| Provided records |
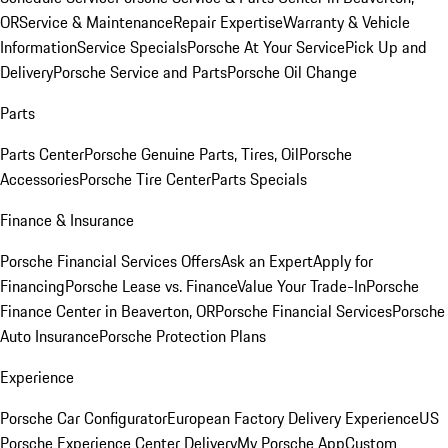
OR
Service & Maintenance
Repair Expertise
Warranty & Vehicle
Information
Service Specials
Porsche At Your Service
Pick Up and
Delivery
Porsche Service and Parts
Porsche Oil Change
Parts
Parts Center
Porsche Genuine Parts, Tires, Oil
Porsche
Accessories
Porsche Tire Center
Parts Specials
Finance & Insurance
Porsche Financial Services Offers
Ask an Expert
Apply for
Financing
Porsche Lease vs. Finance
Value Your Trade-In
Porsche
Finance Center in Beaverton, OR
Porsche Financial Services
Porsche
Auto Insurance
Porsche Protection Plans
Experience
Porsche Car Configurator
European Factory Delivery Experience
US
Porsche Experience Center Delivery
My Porsche App
Custom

| How to complete this task |
Determine how many lines in the listing hold the word "Delivery". Give only that figure.

| Answer area |
3